A real correspondência a essa pergunta é: deve a USP ter tomógrafos de última geração, aceleradores de partículas, espectrômetros de massa e outros equipamentos de ponta? E a resposta é óbvia: é claro que deve! E deve porque o Alpha Crucis não pode ser encarado apenas como um meio de transporte para levar docentes, alunos e técnicos para o meio do mar.
E então começa a novela de licitações desertas e fracassadas, que duraram um ano. E, finalmente, um serviço que, devendo durar 45 dias, arrastou-se por intermináveis 16 meses. E uma fila interminável de demandas de utilização de navios e projetos científicos, nacionais e internacionais, prejudicados.

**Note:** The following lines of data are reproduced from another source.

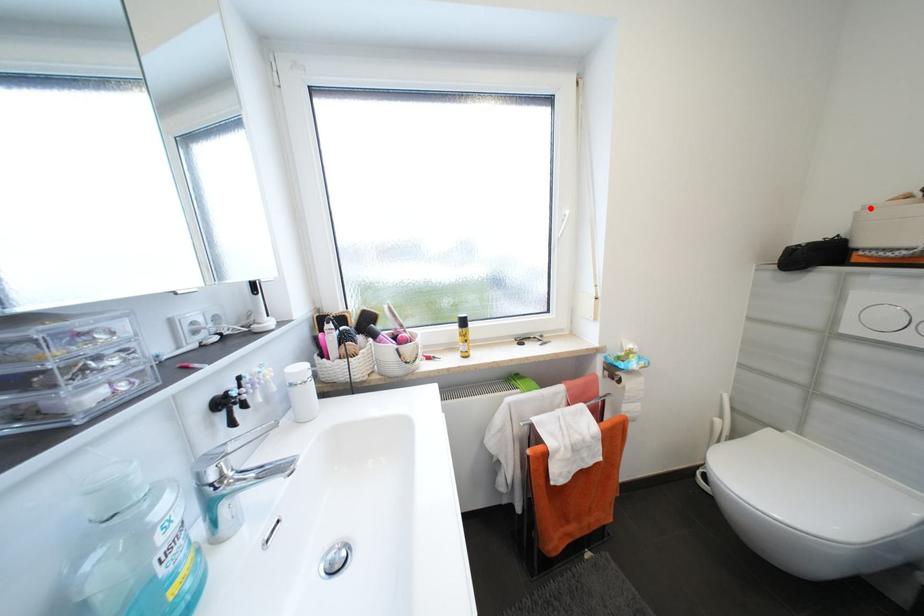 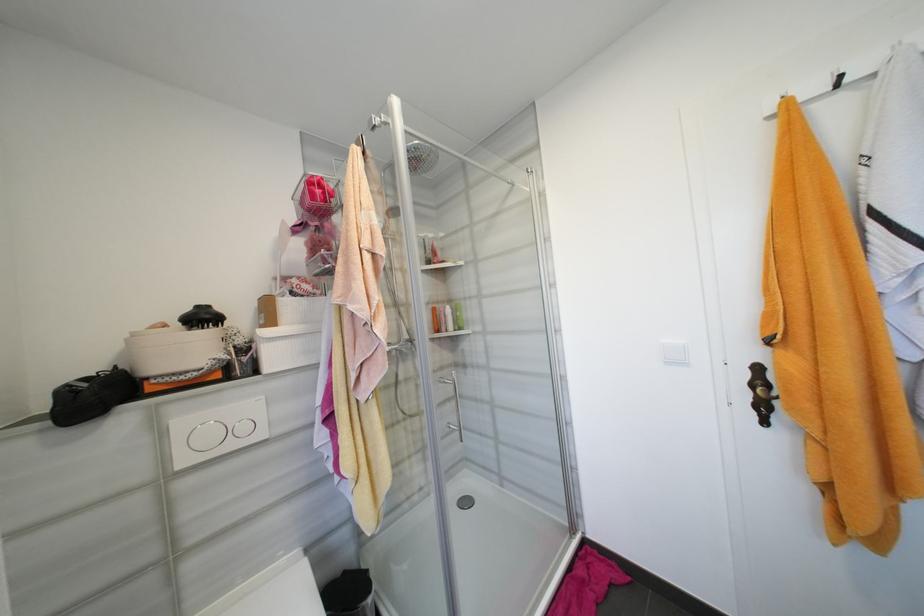 Find the pixel in the second image that matches the highlighted location in the first image.

(140, 334) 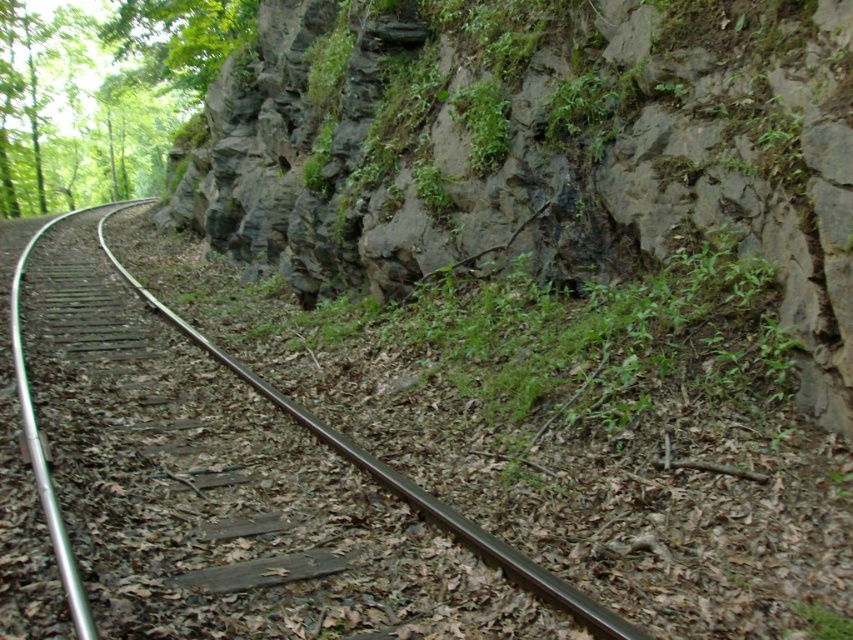 Between rocky cliff at center and black metal track at left, which one has more height?

Standing taller between the two is black metal track at left.

Who is positioned more to the right, rocky cliff at center or black metal track at left?

From the viewer's perspective, rocky cliff at center appears more on the right side.

The height and width of the screenshot is (640, 853). I want to click on rocky cliff at center, so click(543, 154).

Does green leafy tree at upper left have a lesser height compared to black metal track at left?

No, green leafy tree at upper left is not shorter than black metal track at left.

Does green leafy tree at upper left appear on the right side of black metal track at left?

No, green leafy tree at upper left is not to the right of black metal track at left.

What are the coordinates of `green leafy tree at upper left` in the screenshot? It's located at (102, 93).

Is rocky cliff at center bigger than green leafy tree at upper left?

Actually, rocky cliff at center might be smaller than green leafy tree at upper left.

Which is behind, point (489, 225) or point (228, 42)?

Point (228, 42)

Who is more forward, [784,236] or [13,168]?

Point [784,236]

Find the location of a particular element. The height and width of the screenshot is (640, 853). rocky cliff at center is located at coordinates (543, 154). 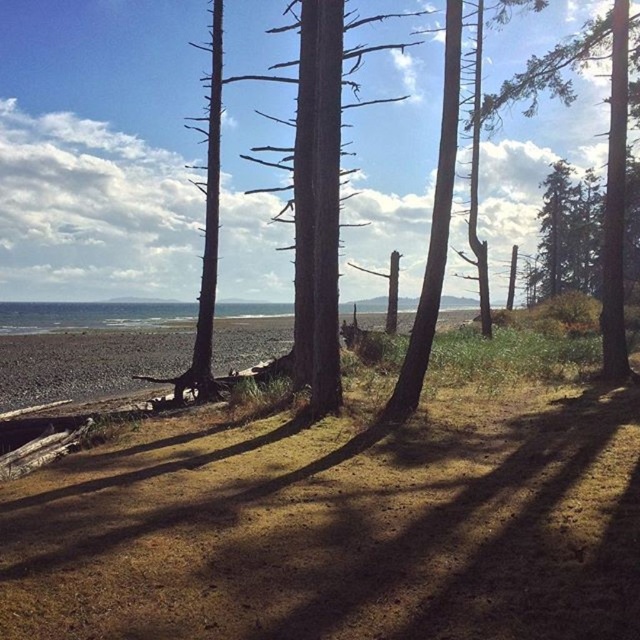 Question: Can you confirm if brown sandy beach at lower left is positioned above green textured tree at center?

Choices:
 (A) no
 (B) yes

Answer: (A)

Question: Which of the following is the farthest from the observer?

Choices:
 (A) (621, 292)
 (B) (148, 371)

Answer: (B)

Question: Considering the relative positions of brown sandy beach at lower left and green textured tree at center in the image provided, where is brown sandy beach at lower left located with respect to green textured tree at center?

Choices:
 (A) left
 (B) right

Answer: (A)

Question: Can you confirm if brown sandy beach at lower left is thinner than green textured tree at center?

Choices:
 (A) no
 (B) yes

Answer: (A)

Com tanta demora, não houve quem, inclusive na grande imprensa, por ignorância ou má fé, alardeasse que o navio estava com problemas mecânicos insolúveis.
Mas, para frustração dos profetas do apocalipse, o navio aí está, em plenas condições de operação. Tive a felicidade de chefiar a primeira expedição pós-vistoria. Foram mais de 2.000 milhas, em 17 dias de mar, estudando a topografia do fundo marinho, coletando amostras de água e de sedimento e, mais importante, colaborando na formação de alunos da USP e de outras universidades públicas. Dos 19 pesquisadores, 13 eram alunos de graduação ou pós-graduação, sendo que foram oferecidas duas vagas para alunos de cursos de Oceanografia que não dispõem de embarcações.
Vivemos tempos bicudos no Brasil. São tempos em que o apoio público à ciência e à tecnologia é escasso e há mesmo quem questione, duramente, o financiamento público da pesquisa, numa onda que vai na contramão de países que têm se destacado no tema.
Hoje temos uma plataforma de pesquisa que permite a travessia, de Santos à Cidade do Cabo, e sua volta, fazendo pesquisas e sem necessidade de parada para abastecimento de óleo combustível ou água.
E a USP vive sua crise financeira. Mas o que faz a USP se manter no topo dos rankings internacionais de pesquisa? O que faz a USP manter a liderança incontestável nos cursos de graduação e pós-graduação?
A USP é o que é em função de seu patrimônio humano, docentes, técnicos e alunos, mas, também, em função do patrimônio científico, de seus laboratórios e seus equipamentos de pesquisa. E é fundamental que esse patrimônio seja mantido, e essa manutenção não pode ser medida apenas em reais ou dólares americanos.
Manter o Alpha Crucis é um desafio. Mas, mais do que um desafio, é uma decisão estratégica sobre o papel que a USP e os pesquisadores brasileiros pretendem exercer nos mais diversos aspectos das Ciências do Mar, em termos mundiais.
Este texto foi escrito por um uspiano apaixonado pelo que faz, e não representa, necessariamente, a opinião de qualquer instituição da Universidade.